The crystal phases of the prepared MMO samples were explored using X-ray diffraction (XRD) analysis. As presented in Fig. 2, the sharp peaks of the synthesized coatings affirm the crystalline nature of the produced MMO layers. The main peaks of TiO₂ and RuO₂ for all prepared samples appeared at the following 2Theta angles of (27.72°, 39.78°, 44.01°, 54.08°, 65.06°, and 69.32°)²⁰ and (27.72°, 35.23°, 40.02°, 57.43°, 59.85°, 65.06°, and 67.15°)²¹, respectively. Additional IrO₂ and Ta₂O₅ peaks are detected for B8 and B9 samples at 2Theta angles of (27.79°, 34.83°, 53.93°, and 69.26°)²² and (31.61°, 39.90°, and 66.82°)²³, respectively. The peak list yields tetragonal space groups for titania (TiO₂), ruthenium oxide (RuO₂), iridium oxide (IrO₂), and tantalum oxide (Ta₂O₅). The absence of diffraction peaks for the non-oxidized metallic states Ru, Ir, or Ta materials signifies that the coatings have been successfully heat-treated and completely transformed to their corresponding crystalline oxide phases. It is noteworthy to mention that the intensities of the RuO₂ diffraction peaks are lower for the B1 and B2 samples than those for the other prepared B3–B7 samples. That might be due to the lower concentration of Ru precursor ions in the coating baths for those samples.

Figure 2

XRD patterns of the prepared (B1–B9) MMO samples.

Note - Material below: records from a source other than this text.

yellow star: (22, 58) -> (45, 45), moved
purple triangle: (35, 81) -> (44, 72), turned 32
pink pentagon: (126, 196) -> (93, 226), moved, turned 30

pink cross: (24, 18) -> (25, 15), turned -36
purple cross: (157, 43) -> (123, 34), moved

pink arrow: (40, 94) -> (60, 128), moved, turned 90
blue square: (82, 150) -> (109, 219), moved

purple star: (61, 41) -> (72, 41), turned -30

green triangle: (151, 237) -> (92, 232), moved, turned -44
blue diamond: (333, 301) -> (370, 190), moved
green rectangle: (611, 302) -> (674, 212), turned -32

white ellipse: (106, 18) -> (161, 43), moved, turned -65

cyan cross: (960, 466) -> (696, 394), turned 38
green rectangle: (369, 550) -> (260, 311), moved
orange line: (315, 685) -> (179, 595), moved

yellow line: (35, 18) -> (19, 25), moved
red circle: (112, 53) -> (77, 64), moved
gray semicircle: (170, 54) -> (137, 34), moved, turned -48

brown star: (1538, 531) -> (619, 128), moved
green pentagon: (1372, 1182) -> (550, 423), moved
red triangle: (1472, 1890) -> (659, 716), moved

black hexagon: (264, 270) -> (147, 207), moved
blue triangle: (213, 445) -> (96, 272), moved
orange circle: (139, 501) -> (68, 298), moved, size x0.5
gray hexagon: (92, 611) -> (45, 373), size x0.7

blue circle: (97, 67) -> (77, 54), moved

X-ray photoelectron spectroscopy (XPS) provides a valuable complementary technique for determining oxidation states and stoichiometry of oxides. The oxidation specificity of the released electron energy makes it easier to assign the identified bands. The binding energies of different peaks for the constructed B3, B8, and B9 electrodes are shown in Fig. 3. The XPS spectra revealed several oxidation states for Ru, Ti, Ir, and Ta, as shown in Table 3. The O 1 s spectra with lower binding energies (530.3–531.1 eV) correspond to the oxygen integrated into the MMO lattice (lattice oxygen O_lat). In contrast, O 1 s spectra with higher energies (531.6–532.5 eV) are ascribed to adsorbed oxygen species (adsorbed oxygen O_ad), such as hydroxide. The O_ad/O_lat ratio indicates the electrochemical activity of the coated sauce, such that the electrochemical activity increases with a decrease in the O_ad/O_lat ratio²⁴. Ru⁴⁺ (286 eV) and Ru²⁺ (284 eV), which correspond to RuO₂ and RuO, are detected in the Ru 3d spectra of all produced electrodes. Similarly, Ti 2p peaks are associated with Ti⁴⁺, Ti³⁺, and Ti²⁺ at (459, 457, and 460 eV) for TiO₂, Ti₂O₃, and TiO, respectively. The oxidation state of Ir⁴⁺ for the matching IrO₂ is connected to the peaks of the Ir 4f spectra (63 eV)²⁵. Furthermore, the peaks near (28 eV) in the Ta 4f spectra are related to Ta⁵⁺ for the corresponding Ta₂O₅²⁶. All XPS results show that the dominating oxide phases are RuO₂, TiO₂, IrO₂, and Ta₂O₅, with the presence of minor additional Ru and Ti oxides.

Figure 3

XPS Spectra of (a–d) B3, (e–i) B8, and (g–o) B9 electrodes.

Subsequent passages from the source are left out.